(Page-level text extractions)
+ + + +

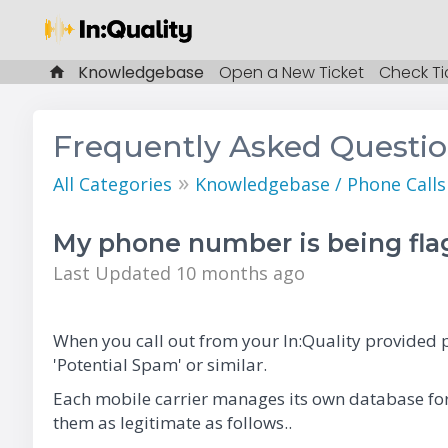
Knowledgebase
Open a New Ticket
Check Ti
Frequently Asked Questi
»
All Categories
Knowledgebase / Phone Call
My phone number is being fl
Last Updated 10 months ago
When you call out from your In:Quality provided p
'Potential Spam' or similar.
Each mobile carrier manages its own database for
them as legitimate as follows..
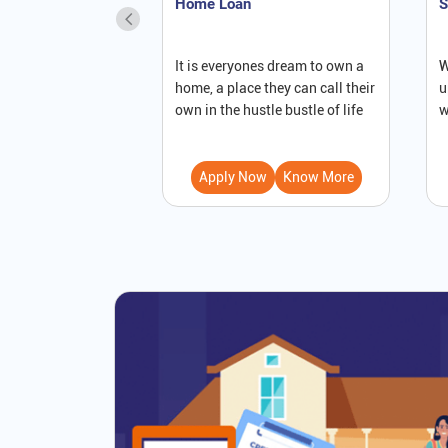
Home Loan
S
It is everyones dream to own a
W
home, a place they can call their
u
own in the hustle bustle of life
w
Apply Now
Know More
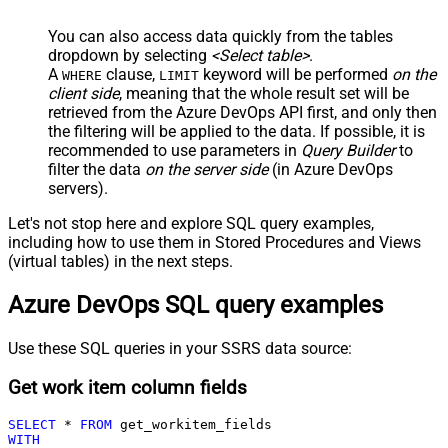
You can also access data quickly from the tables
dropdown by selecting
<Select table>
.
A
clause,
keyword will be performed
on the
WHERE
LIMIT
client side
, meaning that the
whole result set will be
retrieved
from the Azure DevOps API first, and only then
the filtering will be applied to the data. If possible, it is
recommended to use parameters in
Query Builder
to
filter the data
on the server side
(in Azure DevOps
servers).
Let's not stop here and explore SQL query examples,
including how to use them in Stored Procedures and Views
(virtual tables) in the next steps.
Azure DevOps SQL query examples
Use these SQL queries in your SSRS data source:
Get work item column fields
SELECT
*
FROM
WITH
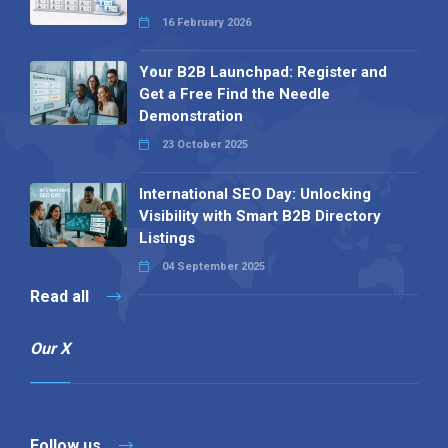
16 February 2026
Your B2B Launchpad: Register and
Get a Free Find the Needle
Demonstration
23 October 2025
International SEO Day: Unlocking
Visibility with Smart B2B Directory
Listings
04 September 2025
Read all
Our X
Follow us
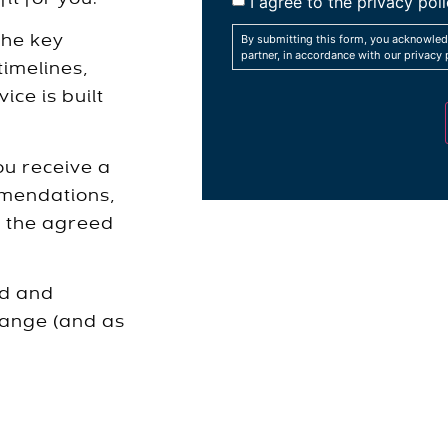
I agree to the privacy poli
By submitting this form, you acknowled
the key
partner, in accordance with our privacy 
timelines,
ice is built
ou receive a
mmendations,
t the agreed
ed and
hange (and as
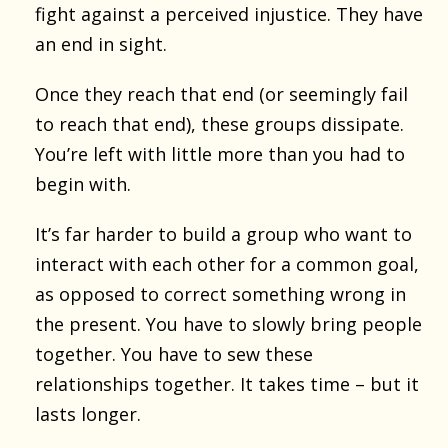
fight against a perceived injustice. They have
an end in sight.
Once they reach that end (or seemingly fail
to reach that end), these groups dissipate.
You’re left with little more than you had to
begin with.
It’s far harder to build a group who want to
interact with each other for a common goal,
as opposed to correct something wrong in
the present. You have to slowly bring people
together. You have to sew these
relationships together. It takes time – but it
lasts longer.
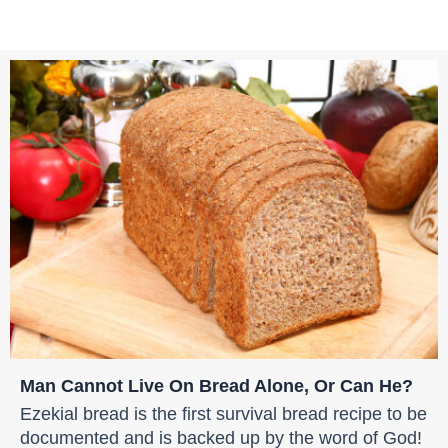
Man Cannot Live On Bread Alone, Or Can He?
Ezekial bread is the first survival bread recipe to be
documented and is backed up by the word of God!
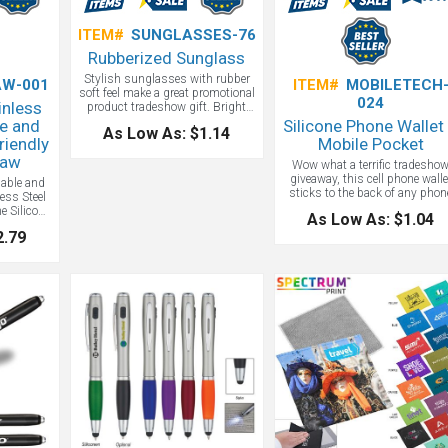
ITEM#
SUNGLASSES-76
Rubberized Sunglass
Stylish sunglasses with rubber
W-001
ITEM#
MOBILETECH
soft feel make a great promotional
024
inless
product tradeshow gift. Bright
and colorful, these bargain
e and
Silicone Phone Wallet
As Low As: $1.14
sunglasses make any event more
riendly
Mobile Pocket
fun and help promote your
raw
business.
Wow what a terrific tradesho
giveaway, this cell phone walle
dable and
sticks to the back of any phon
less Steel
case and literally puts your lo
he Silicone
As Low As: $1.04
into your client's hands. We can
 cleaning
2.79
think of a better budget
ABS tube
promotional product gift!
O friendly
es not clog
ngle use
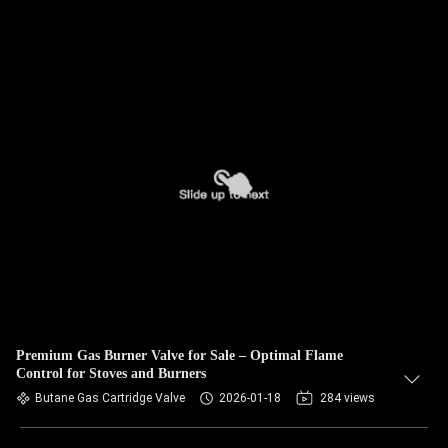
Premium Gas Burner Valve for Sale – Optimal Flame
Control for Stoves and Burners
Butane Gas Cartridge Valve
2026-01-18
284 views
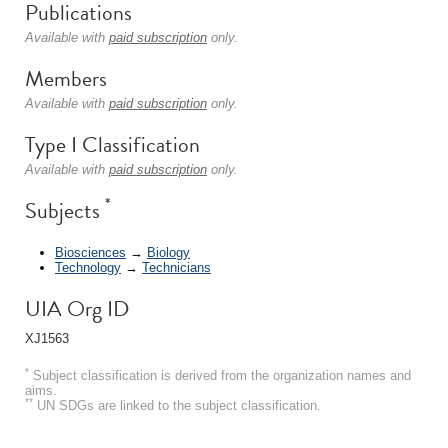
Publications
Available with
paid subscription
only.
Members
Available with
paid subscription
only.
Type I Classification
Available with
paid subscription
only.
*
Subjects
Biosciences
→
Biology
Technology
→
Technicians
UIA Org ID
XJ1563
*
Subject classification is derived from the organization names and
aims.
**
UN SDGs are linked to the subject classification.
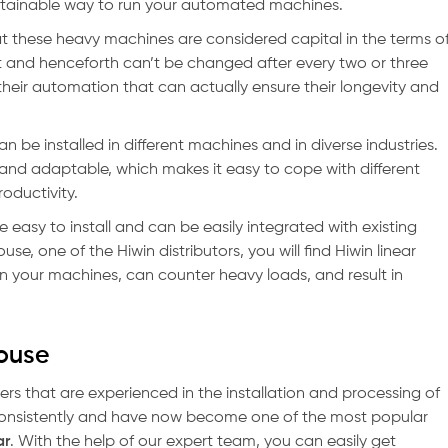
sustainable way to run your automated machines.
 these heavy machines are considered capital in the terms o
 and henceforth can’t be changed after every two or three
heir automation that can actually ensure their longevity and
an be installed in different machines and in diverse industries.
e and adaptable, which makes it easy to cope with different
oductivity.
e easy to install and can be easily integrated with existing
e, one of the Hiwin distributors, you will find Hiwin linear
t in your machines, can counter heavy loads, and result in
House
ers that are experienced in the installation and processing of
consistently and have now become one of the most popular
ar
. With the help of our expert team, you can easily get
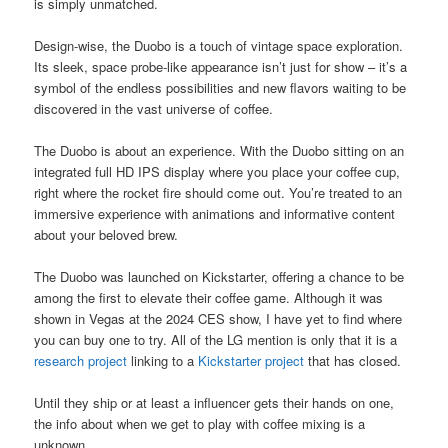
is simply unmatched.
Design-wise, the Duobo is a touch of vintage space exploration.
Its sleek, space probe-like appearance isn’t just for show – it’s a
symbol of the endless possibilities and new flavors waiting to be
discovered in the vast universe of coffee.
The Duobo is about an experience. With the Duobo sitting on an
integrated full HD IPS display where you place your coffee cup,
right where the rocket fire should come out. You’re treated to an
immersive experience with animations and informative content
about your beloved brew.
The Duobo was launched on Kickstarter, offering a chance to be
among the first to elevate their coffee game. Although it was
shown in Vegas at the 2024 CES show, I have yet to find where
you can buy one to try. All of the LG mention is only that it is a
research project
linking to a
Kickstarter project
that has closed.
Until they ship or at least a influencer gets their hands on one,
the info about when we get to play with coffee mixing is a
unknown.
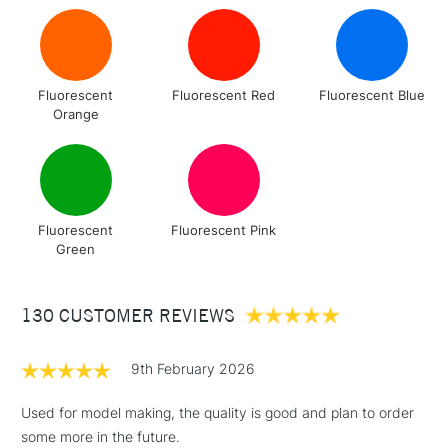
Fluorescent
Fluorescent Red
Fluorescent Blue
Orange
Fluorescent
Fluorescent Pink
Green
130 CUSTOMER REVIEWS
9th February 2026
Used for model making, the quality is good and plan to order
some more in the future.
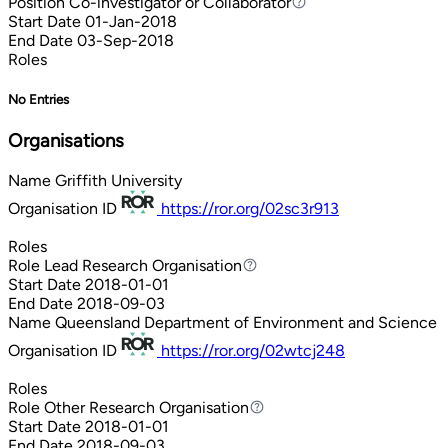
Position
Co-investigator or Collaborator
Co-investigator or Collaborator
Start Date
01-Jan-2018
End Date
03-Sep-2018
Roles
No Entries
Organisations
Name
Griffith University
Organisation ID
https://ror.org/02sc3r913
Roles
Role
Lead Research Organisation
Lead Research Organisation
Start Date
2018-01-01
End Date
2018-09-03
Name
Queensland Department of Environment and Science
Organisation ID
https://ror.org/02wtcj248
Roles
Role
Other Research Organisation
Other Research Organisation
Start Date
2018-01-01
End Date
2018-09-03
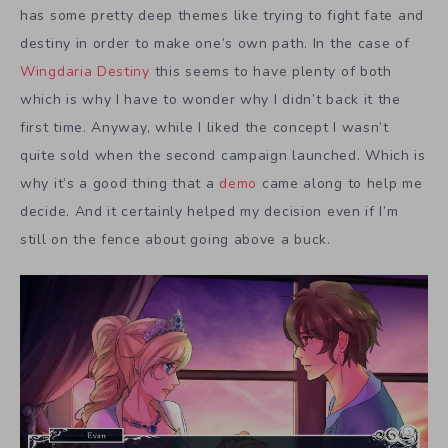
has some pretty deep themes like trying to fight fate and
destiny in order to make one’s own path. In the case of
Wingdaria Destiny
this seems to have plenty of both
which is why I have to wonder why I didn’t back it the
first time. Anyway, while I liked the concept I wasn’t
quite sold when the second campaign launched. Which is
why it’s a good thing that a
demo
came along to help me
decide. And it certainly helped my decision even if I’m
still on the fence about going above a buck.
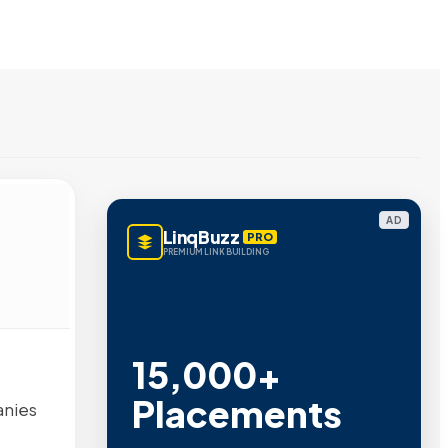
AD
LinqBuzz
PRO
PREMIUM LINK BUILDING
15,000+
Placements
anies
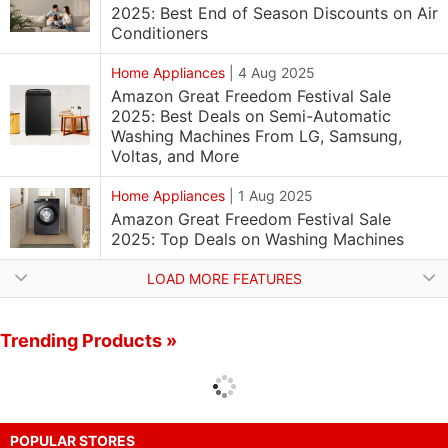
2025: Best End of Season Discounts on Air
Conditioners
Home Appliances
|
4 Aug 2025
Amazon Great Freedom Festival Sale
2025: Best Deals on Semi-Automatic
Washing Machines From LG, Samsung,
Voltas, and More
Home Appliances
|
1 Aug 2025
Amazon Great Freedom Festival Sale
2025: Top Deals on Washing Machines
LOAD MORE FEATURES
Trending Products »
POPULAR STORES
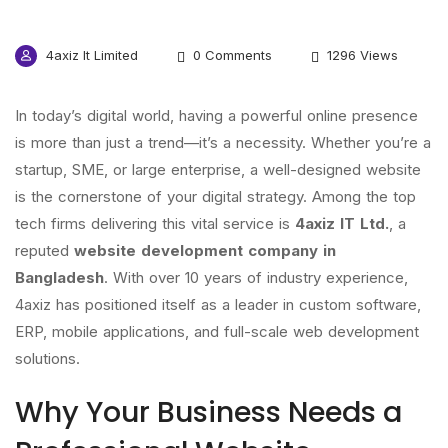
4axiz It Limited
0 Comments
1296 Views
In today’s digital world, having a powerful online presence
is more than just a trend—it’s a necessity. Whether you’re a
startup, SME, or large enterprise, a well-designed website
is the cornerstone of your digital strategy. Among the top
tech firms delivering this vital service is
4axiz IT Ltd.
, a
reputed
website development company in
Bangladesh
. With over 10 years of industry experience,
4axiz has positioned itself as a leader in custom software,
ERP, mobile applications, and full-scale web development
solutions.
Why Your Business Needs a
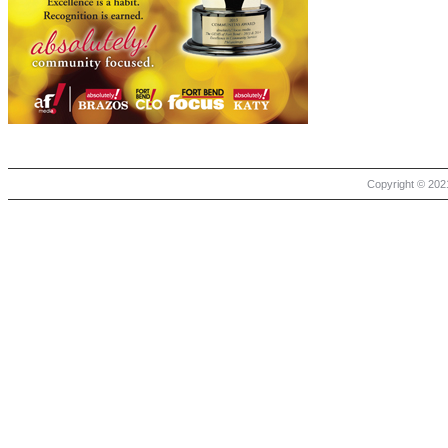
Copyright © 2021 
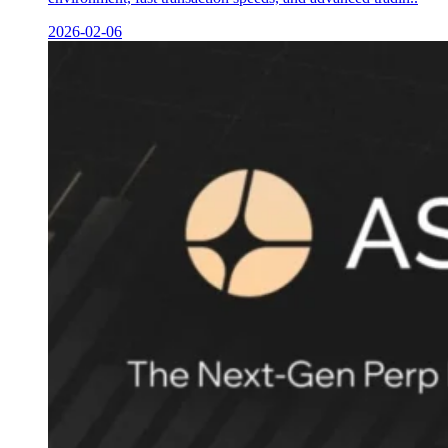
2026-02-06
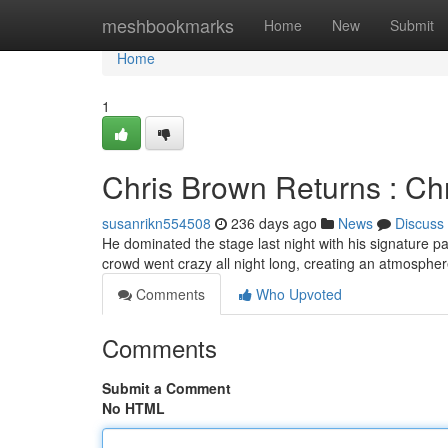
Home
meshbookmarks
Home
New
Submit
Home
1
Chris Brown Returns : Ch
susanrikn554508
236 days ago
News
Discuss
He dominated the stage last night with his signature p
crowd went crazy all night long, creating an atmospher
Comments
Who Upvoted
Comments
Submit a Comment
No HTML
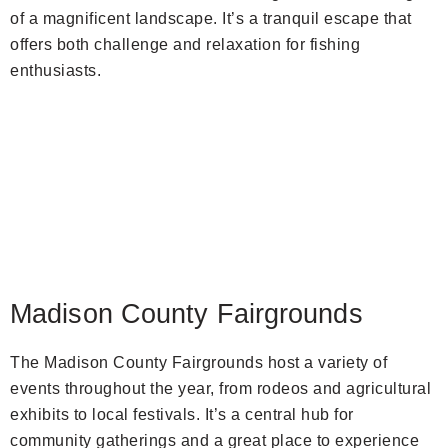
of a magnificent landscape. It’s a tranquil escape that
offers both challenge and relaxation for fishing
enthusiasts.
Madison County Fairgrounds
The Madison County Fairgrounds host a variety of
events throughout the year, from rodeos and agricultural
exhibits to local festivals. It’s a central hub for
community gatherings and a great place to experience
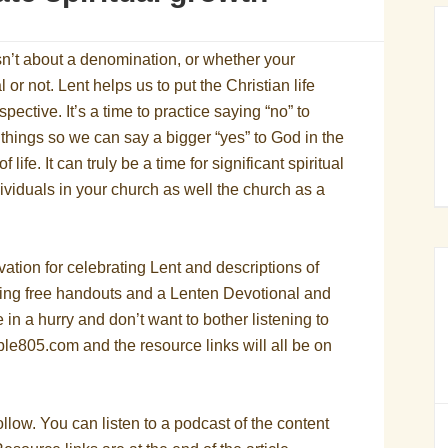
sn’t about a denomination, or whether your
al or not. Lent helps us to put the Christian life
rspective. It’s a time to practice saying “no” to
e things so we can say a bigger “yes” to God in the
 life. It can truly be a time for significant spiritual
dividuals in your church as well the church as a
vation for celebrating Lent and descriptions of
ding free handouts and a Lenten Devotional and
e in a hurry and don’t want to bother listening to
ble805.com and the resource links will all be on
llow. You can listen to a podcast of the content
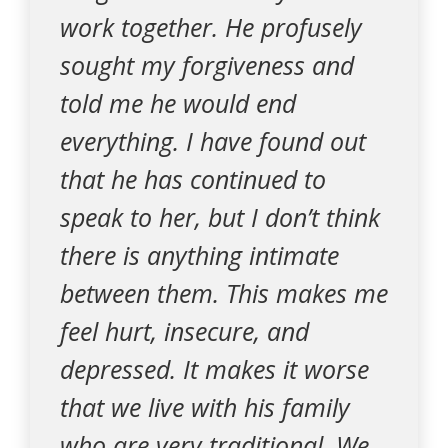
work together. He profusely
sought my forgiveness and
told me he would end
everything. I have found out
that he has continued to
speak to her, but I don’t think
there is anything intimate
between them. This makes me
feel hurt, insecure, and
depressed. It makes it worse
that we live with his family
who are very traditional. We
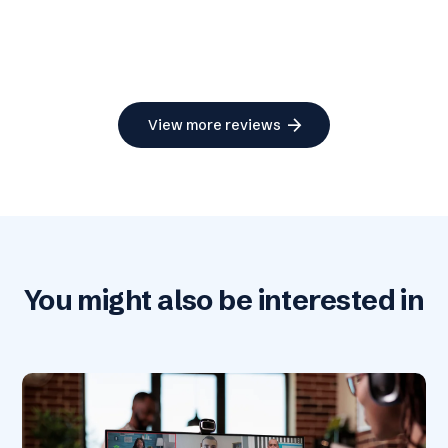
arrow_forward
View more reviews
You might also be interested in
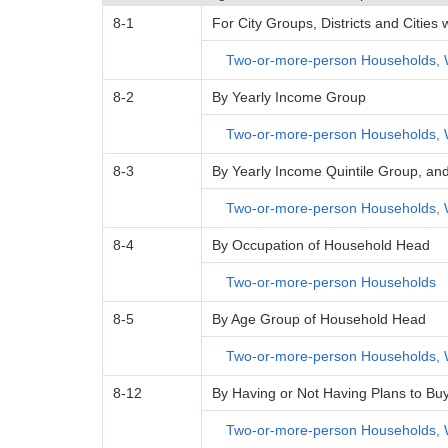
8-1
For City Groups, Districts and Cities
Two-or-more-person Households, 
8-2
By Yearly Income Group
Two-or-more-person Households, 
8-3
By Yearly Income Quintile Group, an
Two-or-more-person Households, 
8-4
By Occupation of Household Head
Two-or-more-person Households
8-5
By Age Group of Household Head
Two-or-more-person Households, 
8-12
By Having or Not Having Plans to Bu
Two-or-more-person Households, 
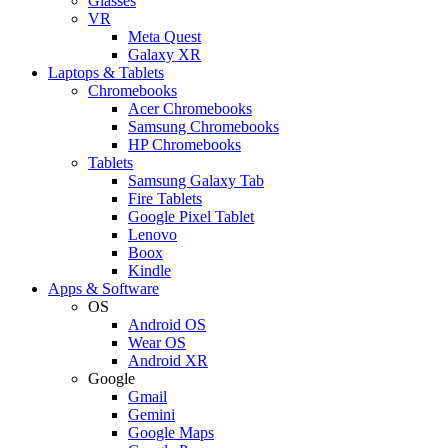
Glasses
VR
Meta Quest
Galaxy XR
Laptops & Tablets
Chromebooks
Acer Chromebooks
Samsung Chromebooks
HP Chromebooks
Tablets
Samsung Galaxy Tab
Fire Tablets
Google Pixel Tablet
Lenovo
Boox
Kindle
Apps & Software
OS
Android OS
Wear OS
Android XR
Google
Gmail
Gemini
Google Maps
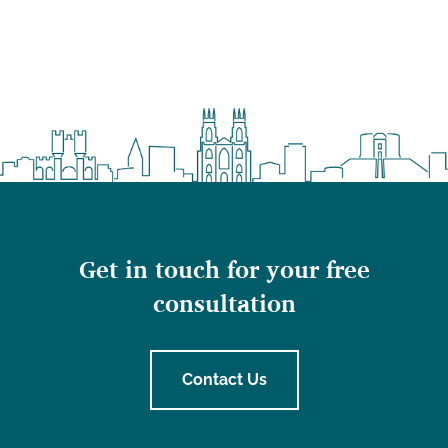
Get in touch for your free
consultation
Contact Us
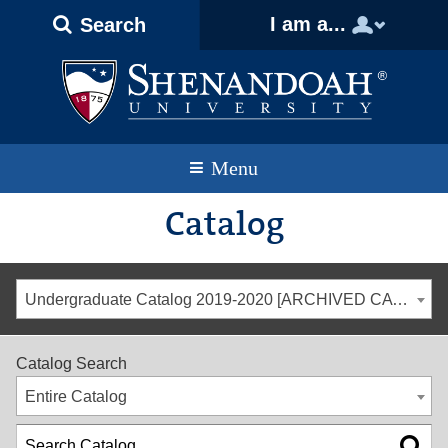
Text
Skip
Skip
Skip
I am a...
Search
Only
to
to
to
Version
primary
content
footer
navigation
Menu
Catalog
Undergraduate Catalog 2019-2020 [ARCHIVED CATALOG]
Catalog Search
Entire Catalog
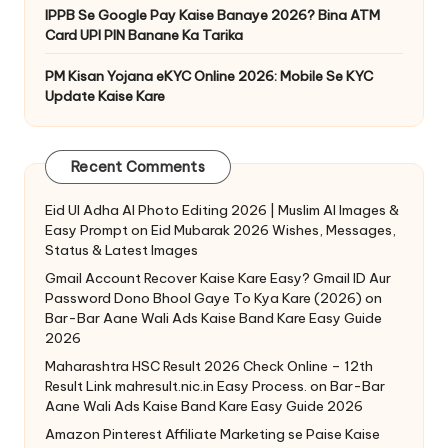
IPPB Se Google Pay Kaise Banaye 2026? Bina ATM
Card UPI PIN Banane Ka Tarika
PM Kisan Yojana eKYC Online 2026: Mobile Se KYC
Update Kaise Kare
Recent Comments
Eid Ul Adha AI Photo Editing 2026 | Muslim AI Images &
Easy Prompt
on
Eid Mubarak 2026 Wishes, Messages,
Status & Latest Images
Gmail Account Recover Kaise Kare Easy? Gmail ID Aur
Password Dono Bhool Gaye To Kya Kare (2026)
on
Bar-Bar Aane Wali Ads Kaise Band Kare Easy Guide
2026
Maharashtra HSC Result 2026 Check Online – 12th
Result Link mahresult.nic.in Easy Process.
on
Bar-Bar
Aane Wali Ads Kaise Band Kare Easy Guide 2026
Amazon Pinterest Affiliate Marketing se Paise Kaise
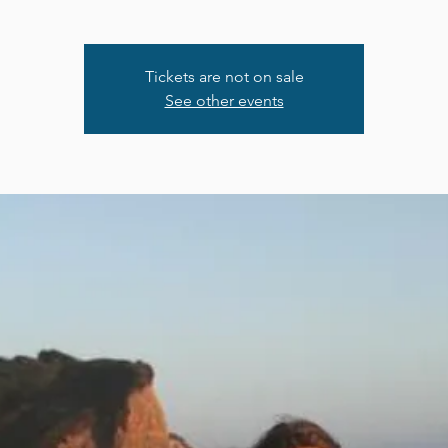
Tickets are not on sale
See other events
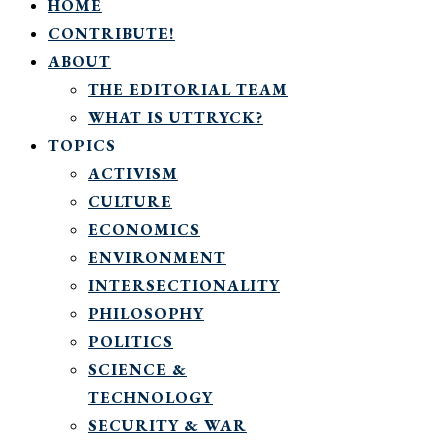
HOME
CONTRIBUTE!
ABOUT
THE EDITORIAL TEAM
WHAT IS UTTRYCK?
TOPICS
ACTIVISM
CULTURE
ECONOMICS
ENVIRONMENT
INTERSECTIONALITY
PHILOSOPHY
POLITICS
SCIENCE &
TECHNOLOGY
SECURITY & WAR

+ + + +

§ **TASK BRIEF**:
Set down again, exactly, every line above from the one with "Who Upvoted" down to the one with "For City Groups, Districts and Cities", both ends included. No pictures, and nothing else.

§ **TASK RESULT**:
Who Upvoted
Comments
Submit a Comment
No HTML
of a magnificent landscape. It’s a tranquil escape that
offers both challenge and relaxation for fishing
enthusiasts.
Madison County Fairgrounds
The Madison County Fairgrounds host a variety of
events throughout the year, from rodeos and agricultural
exhibits to local festivals. It’s a central hub for
community gatherings and a great place to experience
sn’t about a denomination, or whether your
al or not. Lent helps us to put the Christian life
rspective. It’s a time to practice saying “no” to
e things so we can say a bigger “yes” to God in the
 life. It can truly be a time for significant spiritual
dividuals in your church as well the church as a
vation for celebrating Lent and descriptions of
ding free handouts and a Lenten Devotional and
e in a hurry and don’t want to bother listening to
ble805.com and the resource links will all be on
llow. You can listen to a podcast of the content
work together. He profusely
sought my forgiveness and
told me he would end
everything. I have found out
that he has continued to
speak to her, but I don’t think
there is anything intimate
between them. This makes me
feel hurt, insecure, and
depressed. It makes it worse
that we live with his family
who are very traditional. We
arrow_forward
View more reviews
You might also be interested in
8-1
For City Groups, Districts and Cities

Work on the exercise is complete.